AI adoption outpaces governance in a highly regulated sector
The research highlights a clear disconnect between deployment and control that acts as backdrop for any deployment of AI agents. Only a third (32%) of FS organisations report moderate confidence in their understanding of the legal frameworks governing AI, signalling widespread uncertainty in a sector defined by regulation.
Governance maturity remains low. Fewer than a quarter (21%) of organisations have comprehensive AI policies in place, with many still in development. Meanwhile, 44% cite unclear regulation or compliance standards as a barrier to progress.
In practice, this means AI is being embedded into operations before accountability, oversight and audit structures are fully established. As agentic systems take on more autonomous roles, the risks associated with this gap become more acute.

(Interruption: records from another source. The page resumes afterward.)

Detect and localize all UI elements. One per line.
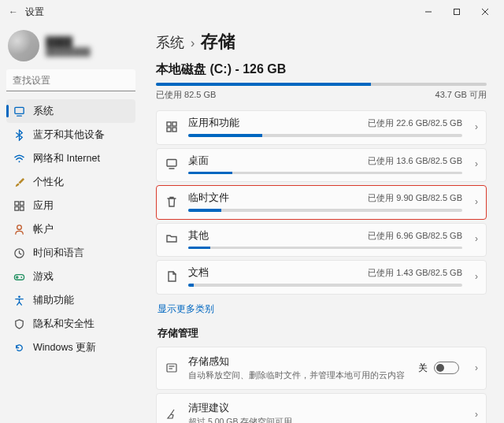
nav-label: 应用 (33, 199, 54, 213)
storage-card-desktop[interactable]: 桌面已使用 13.6 GB/82.5 GB› (156, 148, 487, 183)
sidebar: ████ ████████ 系统蓝牙和其他设备网络和 Internet个性化应用… (0, 24, 142, 423)
cleanup-title: 清理建议 (188, 402, 459, 415)
search-input[interactable] (6, 69, 135, 91)
svg-rect-21 (172, 128, 176, 132)
svg-rect-20 (167, 128, 171, 132)
nav-list: 系统蓝牙和其他设备网络和 Internet个性化应用帐户时间和语言游戏辅助功能隐… (6, 99, 135, 359)
nav-item-system[interactable]: 系统 (6, 99, 135, 123)
svg-point-11 (17, 224, 21, 229)
svg-rect-18 (167, 122, 171, 126)
broom-icon (165, 408, 179, 421)
svg-rect-19 (172, 122, 176, 126)
nav-label: 隐私和安全性 (33, 317, 94, 331)
svg-rect-24 (167, 364, 176, 372)
chevron-right-icon: › (191, 36, 195, 50)
toggle-label: 关 (418, 362, 428, 375)
nav-label: 帐户 (33, 223, 54, 236)
grid-icon (13, 199, 25, 212)
card-stat: 已使用 22.6 GB/82.5 GB (368, 117, 462, 129)
chevron-right-icon: › (475, 158, 478, 169)
card-stat: 已使用 6.96 GB/82.5 GB (368, 230, 462, 242)
nav-item-privacy[interactable]: 隐私和安全性 (6, 312, 135, 336)
monitor-icon (13, 105, 25, 117)
disk-usage-bar (156, 83, 487, 86)
nav-label: Windows 更新 (33, 341, 96, 354)
storage-sense-icon (165, 362, 179, 374)
minimize-button[interactable] (414, 1, 443, 23)
maximize-button[interactable] (443, 1, 471, 23)
svg-rect-22 (167, 160, 176, 167)
svg-point-6 (18, 161, 20, 162)
nav-item-gaming[interactable]: 游戏 (6, 265, 135, 288)
accessibility-icon (13, 294, 25, 306)
grid-icon (165, 121, 179, 133)
breadcrumb: 系统 › 存储 (156, 30, 487, 54)
disk-used-label: 已使用 82.5 GB (156, 89, 216, 101)
chevron-right-icon: › (475, 271, 478, 282)
chevron-right-icon: › (475, 233, 478, 244)
nav-label: 个性化 (33, 176, 64, 189)
nav-label: 游戏 (33, 270, 54, 284)
breadcrumb-parent[interactable]: 系统 (156, 33, 184, 52)
titlebar: ← 设置 (0, 0, 504, 24)
card-bar (188, 209, 462, 212)
card-name: 桌面 (188, 154, 209, 168)
nav-label: 蓝牙和其他设备 (33, 128, 105, 142)
main-content: 系统 › 存储 本地磁盘 (C:) - 126 GB 已使用 82.5 GB 4… (142, 24, 504, 423)
svg-rect-7 (14, 201, 18, 205)
storage-card-temp[interactable]: 临时文件已使用 9.90 GB/82.5 GB› (156, 185, 487, 220)
storage-mgmt-heading: 存储管理 (158, 327, 487, 340)
profile-name: ████ (46, 36, 91, 47)
storage-sense-card[interactable]: 存储感知 自动释放空间、删除临时文件，并管理本地可用的云内容 关 › (156, 347, 487, 390)
chevron-right-icon: › (475, 362, 478, 373)
nav-item-network[interactable]: 网络和 Internet (6, 147, 135, 170)
card-bar (188, 284, 462, 287)
person-icon (13, 223, 25, 236)
show-more-link[interactable]: 显示更多类别 (158, 302, 214, 316)
svg-point-16 (20, 276, 22, 278)
svg-rect-10 (20, 206, 24, 210)
card-name: 应用和功能 (188, 117, 239, 130)
update-icon (13, 341, 25, 354)
nav-item-bluetooth[interactable]: 蓝牙和其他设备 (6, 123, 135, 147)
storage-card-docs[interactable]: 文档已使用 1.43 GB/82.5 GB› (156, 260, 487, 295)
nav-label: 系统 (33, 105, 54, 118)
storage-sense-toggle[interactable] (434, 362, 459, 374)
card-name: 临时文件 (188, 191, 229, 205)
profile-email: ████████ (46, 47, 91, 56)
nav-item-personalization[interactable]: 个性化 (6, 170, 135, 194)
nav-item-apps[interactable]: 应用 (6, 194, 135, 217)
nav-item-accounts[interactable]: 帐户 (6, 217, 135, 241)
storage-sense-sub: 自动释放空间、删除临时文件，并管理本地可用的云内容 (188, 370, 409, 381)
svg-rect-9 (14, 206, 18, 210)
nav-item-update[interactable]: Windows 更新 (6, 336, 135, 359)
trash-icon (165, 195, 179, 208)
breadcrumb-current: 存储 (201, 30, 235, 54)
monitor-icon (165, 158, 179, 170)
avatar (8, 30, 39, 61)
disk-free-label: 43.7 GB 可用 (435, 89, 487, 101)
profile[interactable]: ████ ████████ (8, 30, 135, 61)
nav-item-time[interactable]: 时间和语言 (6, 241, 135, 265)
bluetooth-icon (13, 128, 25, 141)
cleanup-sub: 超过 5.00 GB 存储空间可用。 (188, 417, 459, 424)
card-bar (188, 247, 462, 250)
doc-icon (165, 270, 179, 283)
svg-line-27 (171, 410, 174, 414)
chevron-right-icon: › (475, 196, 478, 207)
svg-point-17 (18, 295, 20, 298)
nav-label: 时间和语言 (33, 247, 84, 260)
wifi-icon (13, 152, 25, 165)
back-button[interactable]: ← (8, 6, 19, 17)
cleanup-card[interactable]: 清理建议 超过 5.00 GB 存储空间可用。 › (156, 393, 487, 424)
window-title: 设置 (25, 6, 44, 19)
svg-rect-1 (454, 9, 460, 15)
svg-rect-4 (14, 107, 23, 113)
storage-category-list: 应用和功能已使用 22.6 GB/82.5 GB›桌面已使用 13.6 GB/8… (156, 110, 487, 295)
close-button[interactable] (471, 1, 499, 23)
chevron-right-icon: › (475, 409, 478, 420)
storage-card-apps[interactable]: 应用和功能已使用 22.6 GB/82.5 GB› (156, 110, 487, 145)
storage-card-other[interactable]: 其他已使用 6.96 GB/82.5 GB› (156, 223, 487, 258)
nav-item-accessibility[interactable]: 辅助功能 (6, 288, 135, 312)
disk-title: 本地磁盘 (C:) - 126 GB (156, 61, 487, 78)
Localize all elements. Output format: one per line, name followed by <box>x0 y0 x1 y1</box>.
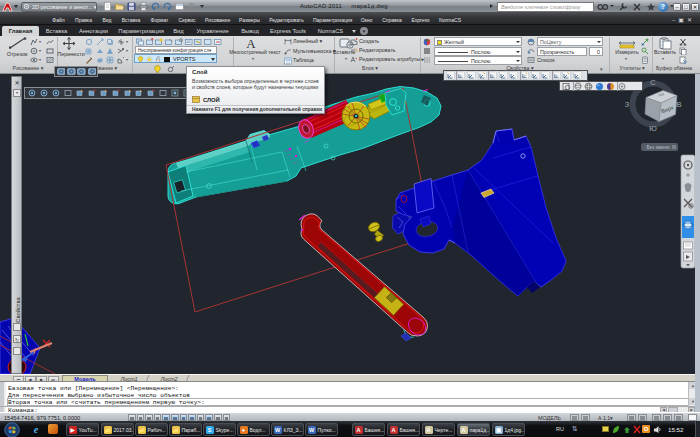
svg-text:Ю: Ю <box>649 124 657 133</box>
svg-text:З: З <box>625 100 630 109</box>
svg-text:С: С <box>650 78 656 87</box>
svg-text:Без имени: Без имени <box>646 145 670 150</box>
svg-text:В: В <box>676 100 681 109</box>
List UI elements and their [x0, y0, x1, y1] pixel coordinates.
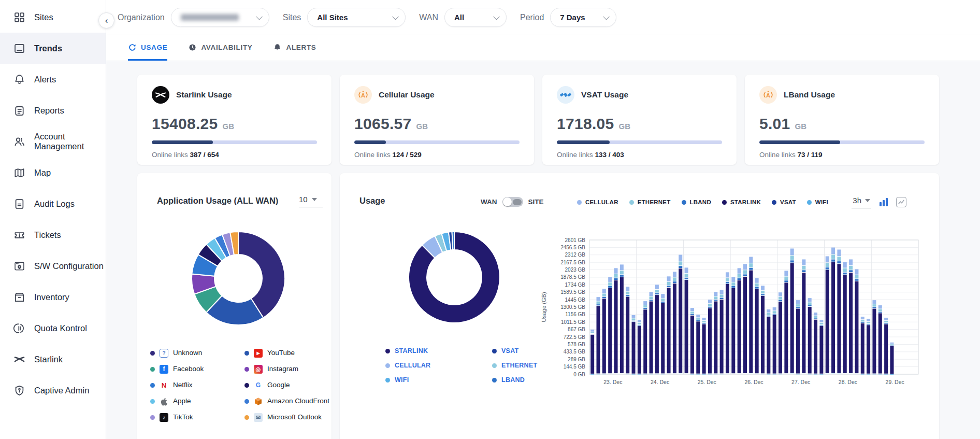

Control mechanisms remain unresolved as autonomy increases
As financial services organisations move towards greater AI autonomy, consensus on how to retain control is still lacking.
While 40% support the introduction of AI “kill switch” mechanisms to shut down systems in the event of failure or misuse, nearly half (46%) remain uncertain.
“This lack of alignment points to a deeper issue,” Mistry concluded. “Organisations are deploying increasingly powerful AI systems without a shared understanding of when, or how, human intervention should take place when it matters most.”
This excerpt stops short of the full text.